Dr. Kamil Teker’e göre vücuttaki hastalıkların önemli bir bölümünün sebebi omurgadan kaynaklanıyor. Sinyal kapısı olarak görev yapan omurgadaki küçük bir bozukluk bile beyinden gelen sinyallerin kodlarını değiştirerek organ ve dokulara yanlış sinyaller gitmesine sebep oluyor. Duruş ve omurga bozukluklarının, mideden kalp hastalıklarına kadar birçok rahatsızlığın kök sebebi olduğunu ifade eden Teker, “Kök sebep düzeltilmeden tedavi uygulamak, temelsiz bir inşaat yapmaya benzer” diyor. Ayrıca vücudun devamlı eklem, omurga ve kas sistemindeki bir bozuklukla mücadele etmesi bağışıklık sisteminin de zayıflamasına sebep oluyor.

 

"6 haftada ayağa kalktı"

 

Mevcut rahatsızlığının boynundaki düzleşmeden kaynaklanıyor olabileceği ihtimalini göz önünde bulundurarak İranlı doktor ile beraber çalışmaya başlayan Teker, kısa sürede iyileşir ve yorgunluğundan eser kalmaz. Zaman içinde yöntemi kendisi de öğrenir ve hastaları üzerinde uygulamaya başlar. Ayrıca hasta eklemlere, özel şeker iğnesiyle yeniden hasar vererek onarım sürecini tetikleme yöntemi olarak bilinen proloterapi ve kandan alınan kök hücreler ile hasarlı bölgeyi onarma yöntemi olan CGF aşısı gibi tamamlayıcı tıp yöntemleri konusunda da uzmanlaşır. Bugün Sultangazi Toplum Hastanesi’nde bu yöntemleri kullanarak fıtıktan kireçlenmeye, bölgesel ağrılardan depresyona, omurilik zedelenmelerinden felce kadar çok sayıda hastalığı iyileştiriyor. Mutlu sonla biten vakalar arasında 6 haftada bastonsuz yürür hale getirdiği 60 yaşındaki felçli bir hasta da var.

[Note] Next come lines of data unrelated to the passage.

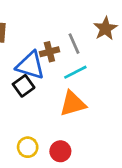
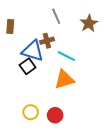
gray line: (74, 44) -> (56, 16), moved
cyan line: (75, 72) -> (66, 56), turned 54

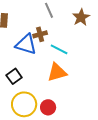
black square: (28, 66) -> (14, 76), moved
yellow circle: (31, 112) -> (24, 104), size x1.6

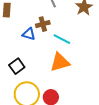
blue triangle: (26, 44) -> (29, 34), size x0.6

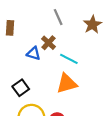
brown cross: (43, 24) -> (49, 43), turned -32

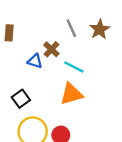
gray line: (58, 17) -> (71, 28), moved

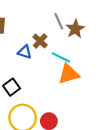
brown star: (100, 29) -> (75, 29), moved
orange triangle: (71, 94) -> (69, 74), moved

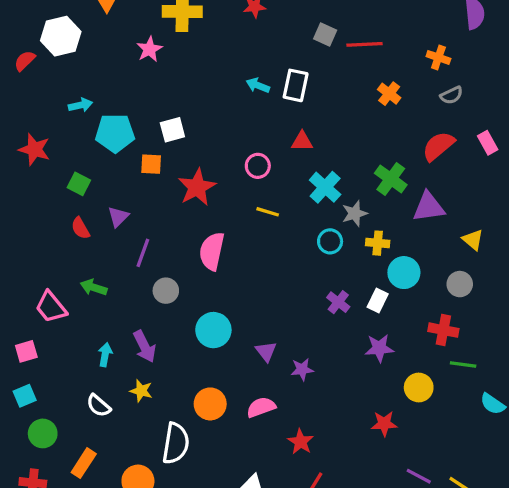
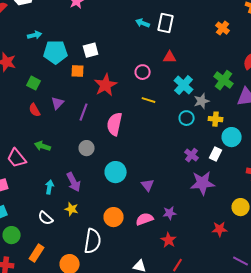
purple line: (143, 253) -> (84, 112), moved
purple star: (379, 348) -> (203, 183), moved, size x1.4
purple star: (302, 369) -> (170, 213), moved

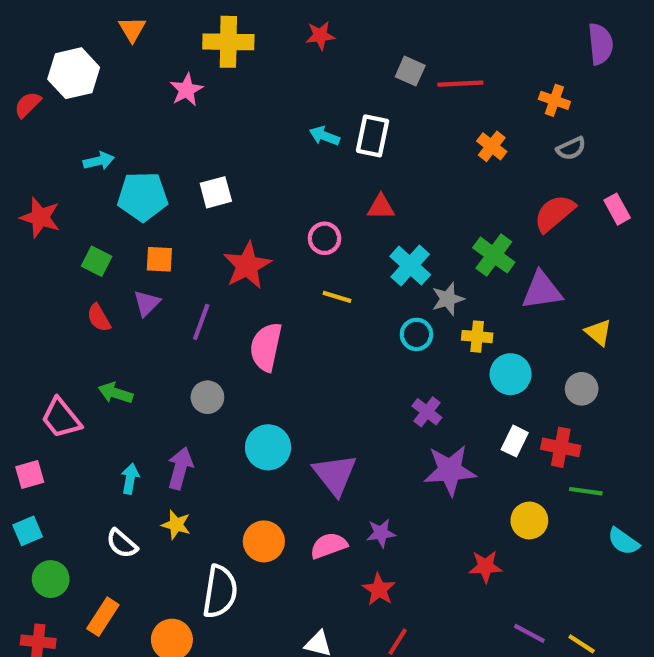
orange square: (78, 71) -> (159, 259), moved
white rectangle: (216, 154) -> (515, 441), moved
purple arrow: (74, 182) -> (180, 468), turned -138
purple triangle: (148, 185) -> (335, 475), size x1.6

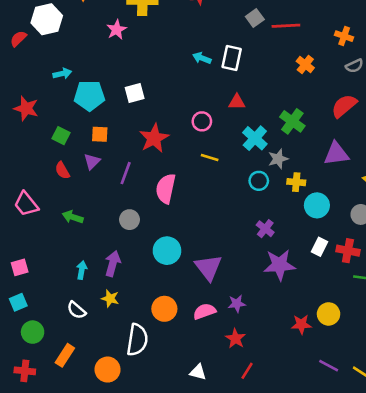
gray square: (410, 71) -> (255, 18), turned 30
green cross: (494, 255) -> (292, 121), moved
pink trapezoid: (61, 418) -> (26, 204), moved
yellow circle: (529, 520) -> (329, 314), moved

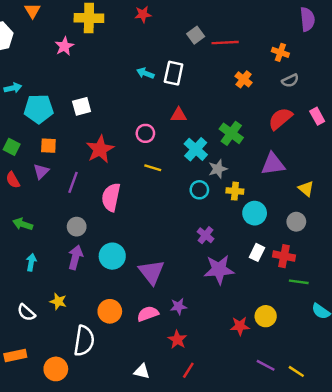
purple arrow: (113, 264) -> (75, 257), moved
cyan arrow: (82, 270) -> (31, 262), moved
orange rectangle: (65, 355) -> (15, 355), turned 45

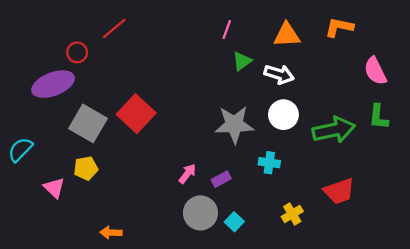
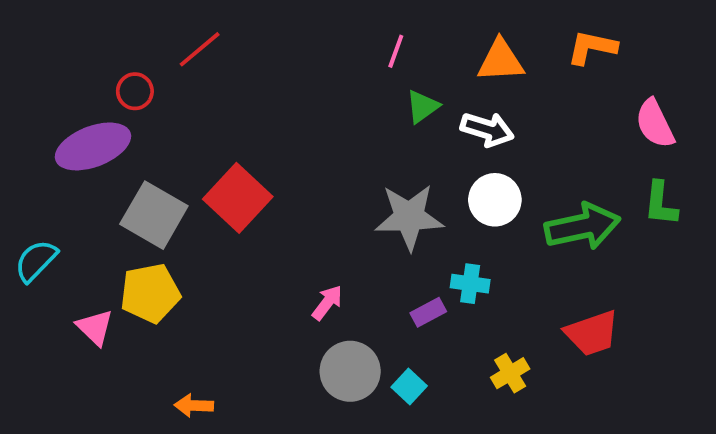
yellow pentagon: (86, 168) -> (150, 293), size x1.4
purple rectangle: (221, 179) -> (428, 312), moved

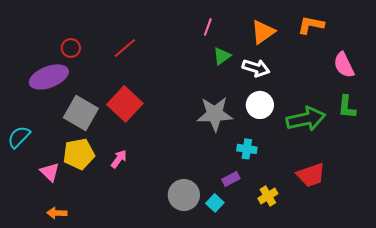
red line: (200, 49) -> (125, 48), moved
orange triangle: (501, 61) -> (263, 32), turned -32
pink arrow: (327, 303) -> (119, 159), moved
purple rectangle: (428, 312) -> (231, 179), moved
orange arrow: (194, 406) -> (57, 213), moved

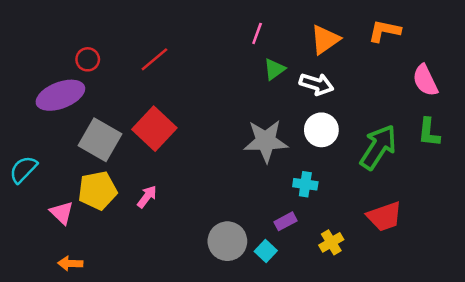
green arrow: (306, 119) -> (378, 147), turned -45

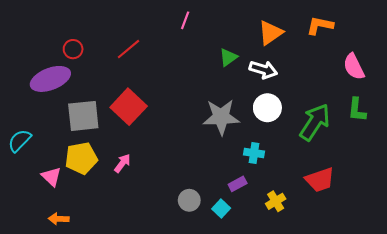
pink line: (257, 33) -> (185, 20), moved
gray square: (100, 140) -> (83, 116), turned -36
gray circle: (227, 241) -> (189, 200), size x0.7

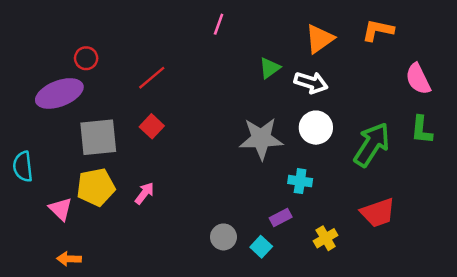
red line: (129, 49) -> (152, 78), moved
red square: (129, 107) -> (152, 126), size x0.6
cyan semicircle: (20, 141) -> (23, 166), turned -50

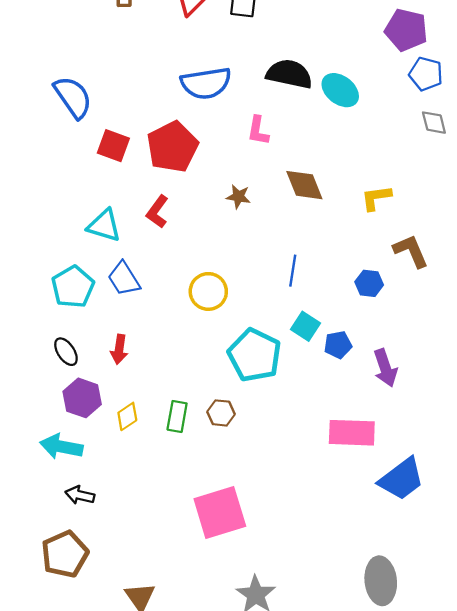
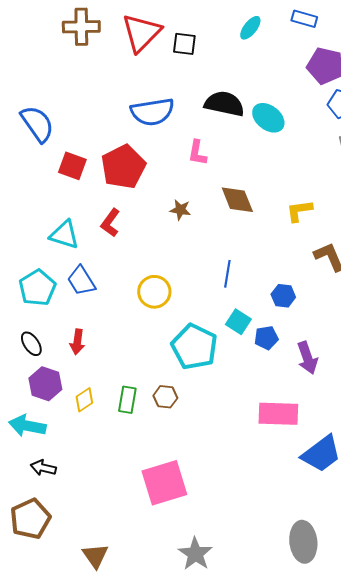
blue hexagon: (369, 283) -> (283, 296), moved

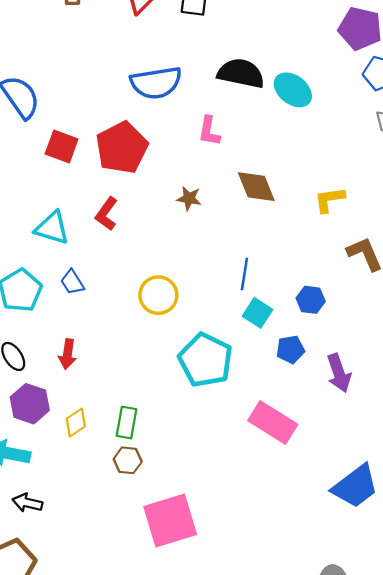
blue trapezoid: (81, 281) -> (72, 282), size x0.7
cyan square: (238, 322) -> (257, 313), moved
brown hexagon: (165, 397) -> (128, 460), moved
pink rectangle: (278, 414) -> (273, 423), moved, turned 30

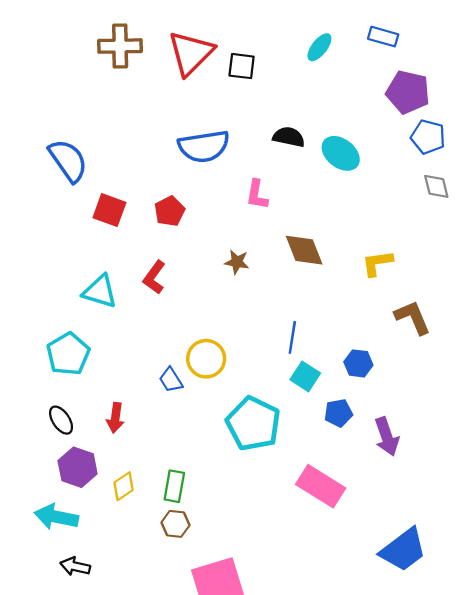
black semicircle: (241, 73) -> (289, 137), size x0.7
red pentagon: (122, 148) -> (170, 211), size x0.6
blue trapezoid: (72, 282) -> (171, 380), moved

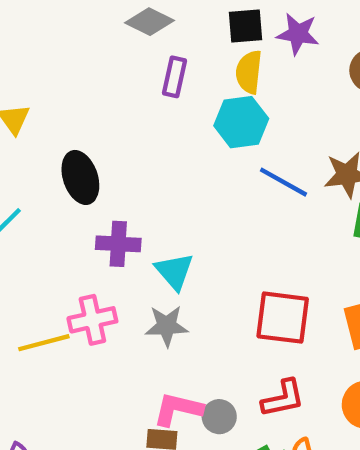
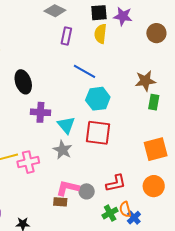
cyan hexagon: (241, 122) -> (98, 99), moved
blue line: (284, 182) -> (84, 71), moved
red square: (283, 318) -> (98, 133), moved
pink cross: (92, 320) -> (28, 162), moved
gray star: (167, 326) -> (63, 150), turned 30

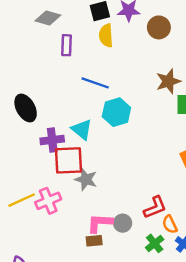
brown circle: (156, 33) -> (159, 27), moved
cyan triangle: (66, 125) -> (82, 129), moved
red square: (98, 133) -> (69, 160), moved
orange semicircle: (125, 209) -> (170, 224), moved

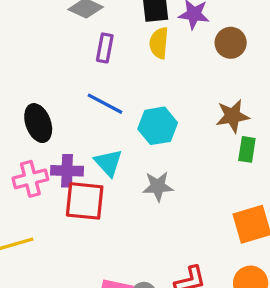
blue line: (95, 83) -> (105, 104), moved
cyan hexagon: (116, 112) -> (158, 126), moved
gray star: (86, 179) -> (158, 186), moved, turned -30
pink cross: (48, 201) -> (30, 179), moved

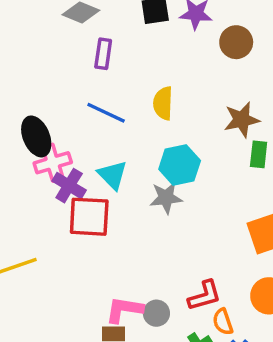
yellow semicircle: (159, 43) -> (163, 103), moved
cyan hexagon: (158, 126) -> (180, 165), moved
purple cross: (67, 171) -> (69, 186), turned 32
pink cross: (30, 179) -> (53, 163), moved

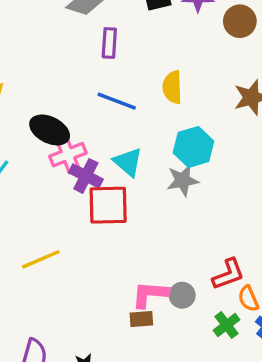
black ellipse: (36, 136) -> (50, 130), turned -36

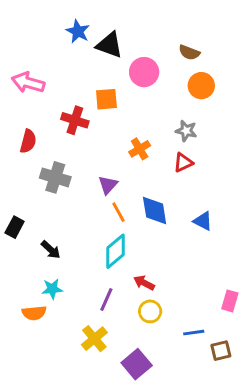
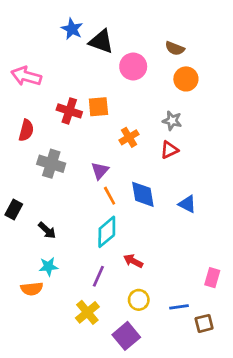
orange square: (106, 99) -> (98, 107), moved
yellow circle: (150, 311) -> (139, 300), moved

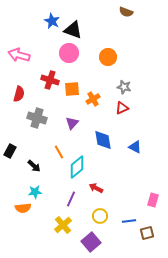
brown semicircle: (175, 48) -> (126, 12), moved
pink circle: (133, 66) -> (69, 53), moved
orange circle: (186, 79) -> (108, 57), moved
orange square: (98, 107) -> (72, 89), moved
orange line: (110, 196) -> (59, 152), moved

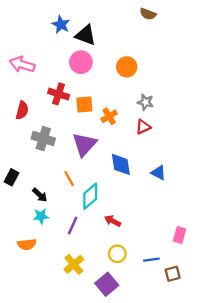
purple triangle: (72, 123) -> (84, 144), size x1.6
cyan star: (35, 192) -> (41, 216), moved
purple line: (71, 199) -> (73, 226), moved

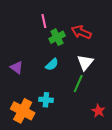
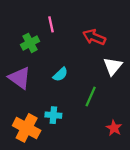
green cross: (57, 37) -> (30, 43), moved
white triangle: (85, 62) -> (113, 66), moved
purple triangle: (17, 67) -> (20, 78), size x1.5

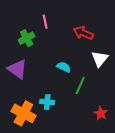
cyan semicircle: (60, 74) -> (64, 67), moved, turned -112

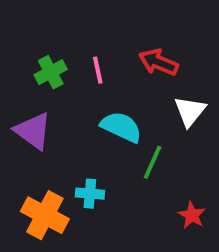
pink line: (45, 22) -> (98, 70), moved
cyan semicircle: (64, 67) -> (121, 127), size x1.5

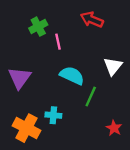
red arrow: (158, 62) -> (92, 20), moved
green cross: (51, 72) -> (38, 27), moved
purple triangle: (33, 131) -> (19, 78), turned 30

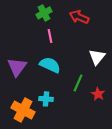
green cross: (38, 27) -> (44, 13), moved
cyan semicircle: (72, 76) -> (50, 65), moved
red star: (114, 128) -> (98, 94), moved

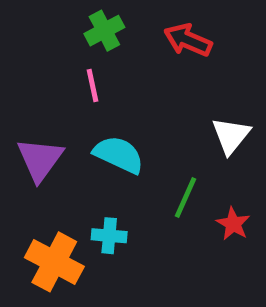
pink line: (50, 36) -> (92, 85), moved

Kireçlenmeden dolayı bir adım bile atamayan 75 yaşındaki hastasının yardımsız yürüyebildiğini görmek de...

 

"Felçli hastalar iyileşiyor"

 

Felç gibi geriye dönüşü olmadığına inanılan durumlarda ilk 6 ayın çok kritik olduğunu söyleyen Teker, ilk 6 ayda uygulanan manuel terapi ve kök hücre tedavisiyle (CGF) hastada önemli ilerlemeler sağlanabileceğini vurguluyor. 3-5 yıllık felç vakalarında ise hastanın tam iyileşmesi sağlanamasa da kısmi bir düzelme sağlanabileceğini ifade ediyor. Kök hücre tedavisiyle kalp krizi geçirmiş bir hastanın hasarlanmış kalp kaslarının onarılabileceğine de değinen Teker, fıtıkta ameliyat, kireçlenmelerde protez kullanılmasının da gereksiz ve zararlı olduğunu belirtiyor.

 

"Tedavi olmadan ameliyat olmaz"

 

“Ciddi bir kaza sonrası kemikler tuzla buz olduysa elbette protez kullanmaktan başka çare olmayabilir” diyen Teker, kireçlenme gibi manuel terapi ve kök hücre aşılamalarıyla tedavi edilebilecek bir durumda protez kullanmanın hasta için sakıncalı olacağını söylüyor. Teker şöyle devam ediyor: “Vücut yabancı bir maddeyi ömür boyu kabul etmez ve ölene kadar bağışıklık sistemi bu yabancı madde ile savaşır. Bu da bağışıklık sisteminin zayıflamasına neden olur. Son araştırmalar protezli hastaların kansere yakalanma riskinin de bu sebeple 5 kata kadar yükseldiğini gösteriyor. Keza fıtığa neden olan kök sebebi ortadan kaldırmadan önce ameliyat etmek de gereksiz ve risklidir.”